Roundcube Webmail Virtualmin Privilege Escalation (CVE-2017-8114)
Roundcube Webmail is a browser-based multilingual IMAP client with an application-like user interface. Roundcube version 1.3-beta and probably previous versions do not properly sanitize client’s inputs. This can lead to an arbitrary password resets by authenticated users.
Roundcube uses multiple plugins that extend its functionalities. They are not part of the core application but can be installed individually. Roundcube comes with a number of plugins, and more third-party plugins are available for download.
Official password plugin in its virtualmin driver allows to an attacker, that has a valid username/password to login in his web panel, to execute malicious inputs. This could allow to an attacker to reset victim’s password and in some scenarios getting a system shell.
Technical Details
save() method in virtualmin.php uses an exec() function without properly filter user-supplied inputs:
class rcube_virtualmin_password {
function save($currpass, $newpass) {
...
$username = escapeshellcmd($username);
$domain = escapeshellcmd($domain);
$newpass = escapeshellcmd($newpass);
$curdir = RCUBE_PLUGINS_DIR . 'password/helpers';
exec("$curdir/chgvirtualminpasswd modify-user --domain $domain --user $username --pass $newpass", $output, $returnvalue);
...
}
}
escapeshellcmd() escapes any characters in a string that might be used to trick a shell command into executing arbitrary commands.

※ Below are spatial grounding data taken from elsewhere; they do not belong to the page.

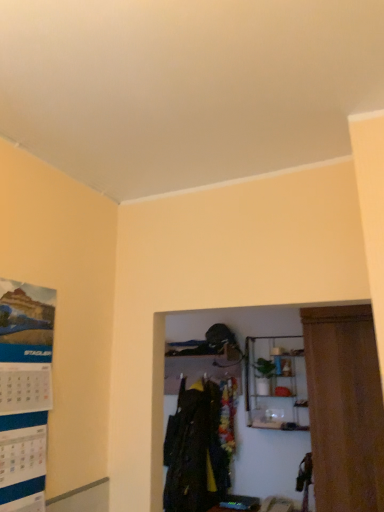 Question: Does matte paper poster at left contain metallic wire shelf at upper center?

Choices:
 (A) no
 (B) yes

Answer: (A)

Question: Can you confirm if matte paper poster at left is positioned to the left of metallic wire shelf at upper center?

Choices:
 (A) no
 (B) yes

Answer: (B)

Question: Considering the relative sizes of matte paper poster at left and metallic wire shelf at upper center in the image provided, is matte paper poster at left thinner than metallic wire shelf at upper center?

Choices:
 (A) yes
 (B) no

Answer: (A)

Question: Does matte paper poster at left have a smaller size compared to metallic wire shelf at upper center?

Choices:
 (A) no
 (B) yes

Answer: (B)

Question: Considering the relative sizes of matte paper poster at left and metallic wire shelf at upper center in the image provided, is matte paper poster at left shorter than metallic wire shelf at upper center?

Choices:
 (A) no
 (B) yes

Answer: (A)

Question: Is matte paper poster at left bigger than metallic wire shelf at upper center?

Choices:
 (A) no
 (B) yes

Answer: (A)

Question: Does metallic wire shelf at upper center appear on the left side of dark green fabric coat at center?

Choices:
 (A) yes
 (B) no

Answer: (B)

Question: Does metallic wire shelf at upper center lie behind dark green fabric coat at center?

Choices:
 (A) no
 (B) yes

Answer: (A)

Question: From a real-world perspective, is metallic wire shelf at upper center located beneath dark green fabric coat at center?

Choices:
 (A) yes
 (B) no

Answer: (B)

Question: Considering the relative sizes of metallic wire shelf at upper center and dark green fabric coat at center in the image provided, is metallic wire shelf at upper center thinner than dark green fabric coat at center?

Choices:
 (A) no
 (B) yes

Answer: (A)

Question: Does metallic wire shelf at upper center have a smaller size compared to dark green fabric coat at center?

Choices:
 (A) no
 (B) yes

Answer: (B)

Question: Does metallic wire shelf at upper center have a lesser height compared to dark green fabric coat at center?

Choices:
 (A) yes
 (B) no

Answer: (A)

Question: Is metallic wire shelf at upper center in contact with matte paper poster at left?

Choices:
 (A) no
 (B) yes

Answer: (A) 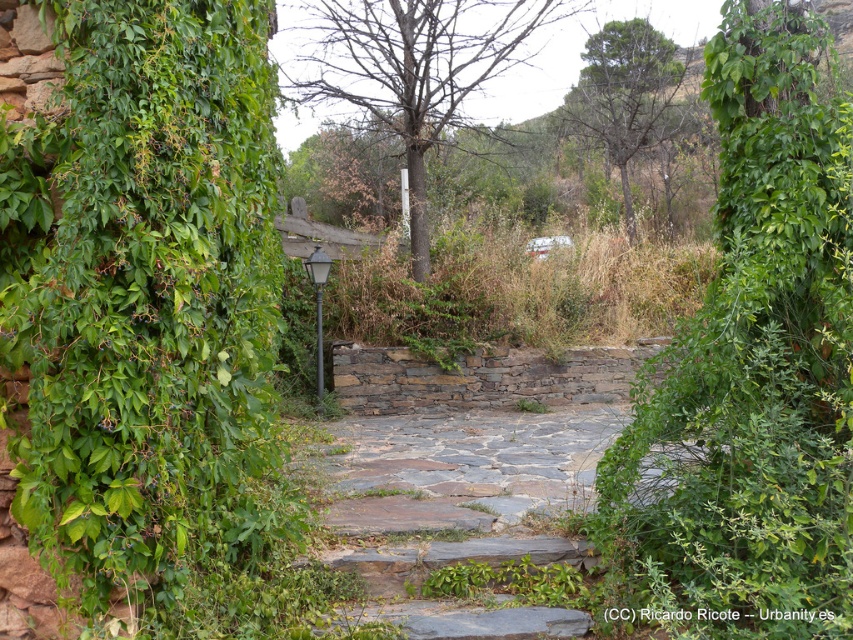 Does green leafy hedge at center have a greater width compared to gray stone steps at center?

In fact, green leafy hedge at center might be narrower than gray stone steps at center.

Between green leafy hedge at center and gray stone steps at center, which one has more height?

Standing taller between the two is green leafy hedge at center.

Does point (831, 168) come closer to viewer compared to point (519, 518)?

Yes, point (831, 168) is in front of point (519, 518).

Find the location of a particular element. This screenshot has width=853, height=640. green leafy hedge at center is located at coordinates (752, 369). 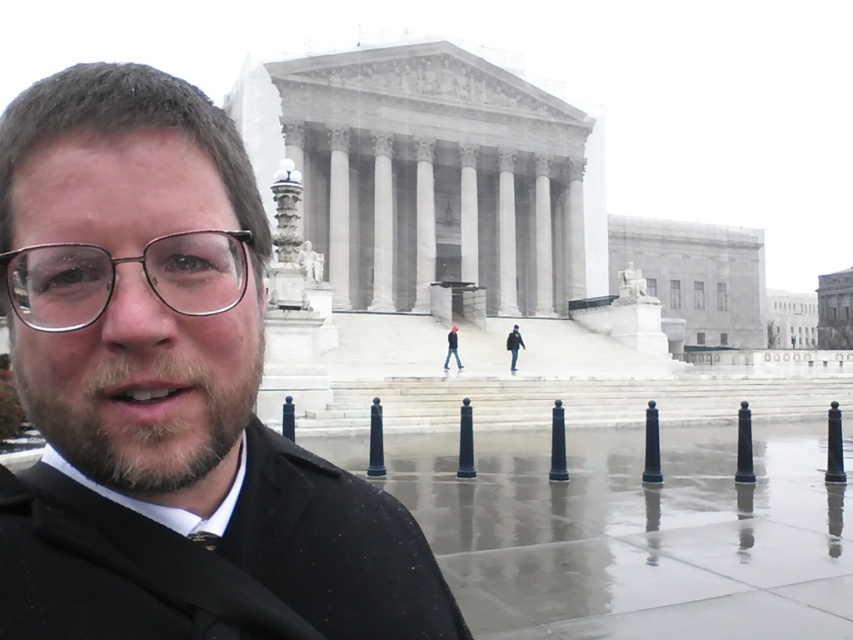 Question: In this image, where is brown fuzzy beard at center located relative to metal/transparent glasses at center?

Choices:
 (A) below
 (B) above

Answer: (A)

Question: Among these objects, which one is nearest to the camera?

Choices:
 (A) light brown leather jacket at center
 (B) metal/transparent glasses at center

Answer: (B)

Question: Does black matte coat at center have a larger size compared to light brown leather jacket at center?

Choices:
 (A) yes
 (B) no

Answer: (A)

Question: Is black matte coat at center thinner than brown fuzzy beard at center?

Choices:
 (A) yes
 (B) no

Answer: (B)

Question: Which of the following is the closest to the observer?

Choices:
 (A) light brown leather jacket at center
 (B) brown fuzzy beard at center
 (C) dark gray jacket at center
 (D) black matte coat at center

Answer: (D)

Question: Which object is closer to the camera taking this photo?

Choices:
 (A) dark gray jacket at center
 (B) metal/transparent glasses at center
 (C) black matte coat at center
 (D) light brown leather jacket at center

Answer: (C)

This function should be used to make sure that any data coming from user input is escaped before this data is passed to the exec() or system() functions, or to the backtick operator.
escapeshellarg() adds single quotes around a string and quotes/escapes any existing single quotes allowing you to pass a string directly to a shell function and having it be treated as a single safe argument. This function should be used to escape individual arguments to shell functions coming from user input. The shell functions include exec(), system() and the backtick operator.

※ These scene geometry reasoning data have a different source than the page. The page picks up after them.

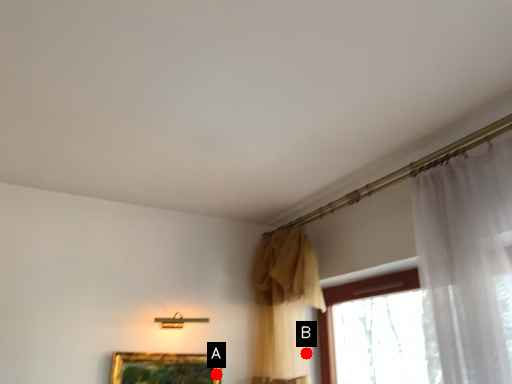 Question: Two points are circled on the image, labeled by A and B beside each circle. Which of the following is the closest to the observer?

Choices:
 (A) A is closer
 (B) B is closer

Answer: (B) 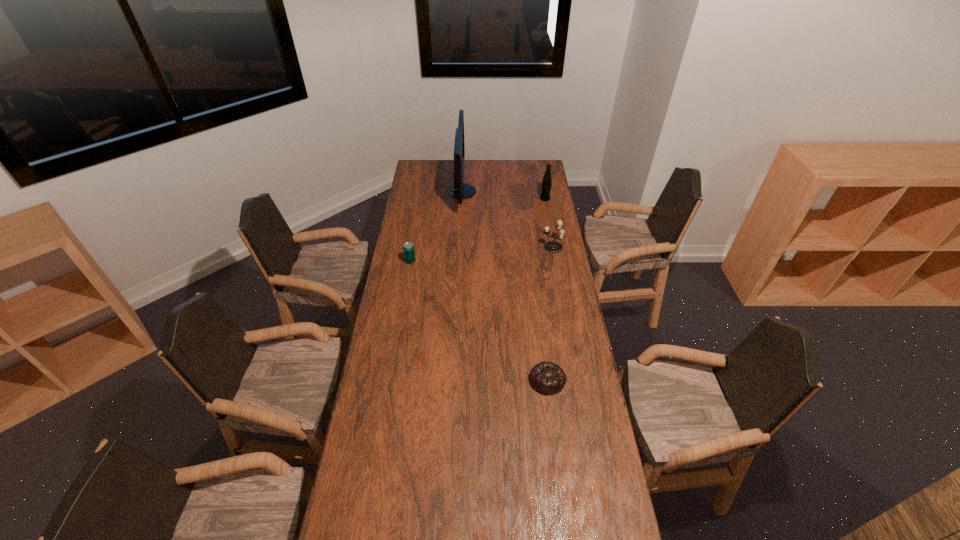 Identify the location of free space located on the front of the second tallest object. (551, 232).

The image size is (960, 540). In order to click on free space located 0.370m on the front of the third nearest object in this screenshot , I will do `click(564, 312)`.

This screenshot has height=540, width=960. In order to click on vacant space located 0.090m on the right of the fourth farthest object in this screenshot , I will do 435,261.

This screenshot has width=960, height=540. Identify the location of vacant space situated on the front of the shortest object. (563, 496).

This screenshot has width=960, height=540. In order to click on object that is at the far edge in this screenshot , I will do `click(460, 190)`.

Where is `object present at the left edge`? object present at the left edge is located at coordinates (409, 254).

Identify the location of beer bottle located in the right edge section of the desktop. (546, 185).

Find the location of a particular element. The height and width of the screenshot is (540, 960). candle holder that is positioned at the right edge is located at coordinates (551, 246).

Where is `beanbag that is at the right edge`? beanbag that is at the right edge is located at coordinates (548, 378).

Identify the location of blank space at the far edge of the desktop. (471, 180). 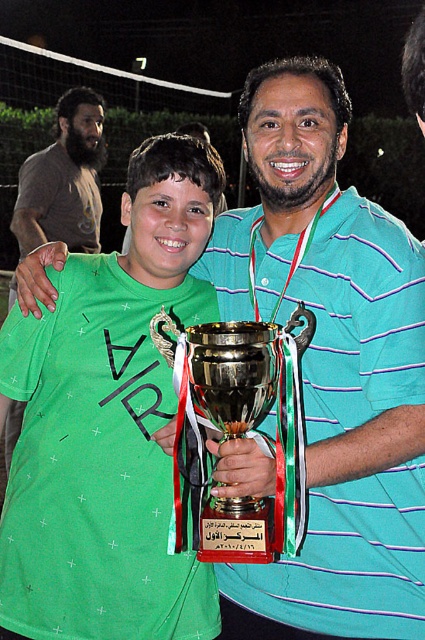 You are a photographer at a sports event and need to adjust your camera to focus on the green matte shirt at center. What are the coordinates where you should aim your camera?

The green matte shirt at center is located at coordinates point (108, 424). Aim your camera there to focus on it.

Thanks to escapeshellcmd() function an attacker can not execute arbitrary commands, but can use arbitrary modify-user parameters.
chgvirtualminpasswd is a simple wrapper to virtualmin that must run as root, which makes this injection more interesting. For the list of modify-user parameters see virtualmin-doc.

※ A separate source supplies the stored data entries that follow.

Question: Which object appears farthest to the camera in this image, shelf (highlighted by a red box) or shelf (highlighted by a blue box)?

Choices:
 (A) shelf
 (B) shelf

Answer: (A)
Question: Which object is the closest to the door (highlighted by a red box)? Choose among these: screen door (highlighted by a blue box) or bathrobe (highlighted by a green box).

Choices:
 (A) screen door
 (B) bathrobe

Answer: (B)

As example, a malicious user can inject a custom string as $newpass resetting the password of an arbitrary user.
Attacker, authenticated as mark, can insert the following string as new password:
foo --user john --pass hacked
The exec() function will execute following command:
chgvirtualminpasswd modify-user --domain localhost --user mark --pass foo --user john --pass hacked
In the above command the last --user and --pass parameters will be evaluated by chgvirtualminpasswd and the victim’s (john) password will be changed.
If ssh service is open and reachable the attacker can login using the victim’s credentials. Or, if ssh service is reachable but users can’t login via an interactive shell (e.g. has /bin/nologin or /dev/null shell), the attacker can change his shell (e.g to /bin/bash) injecting the following string as $newpass:
pass --shell /bin/bash
Vendor promptly fixes the issue and a similar bug in sasl driver. See Roundcube Project News.
Timeline
- 2017-04-24: Vendor notification
- 2017-04-25: Vendor fixes the bug on dev branch
- 2017-04-27: Vendor releases a beta version
- 2017-04-28: Vendor releases a stable version
The author is not responsible for the misuse of the information provided in this advisory.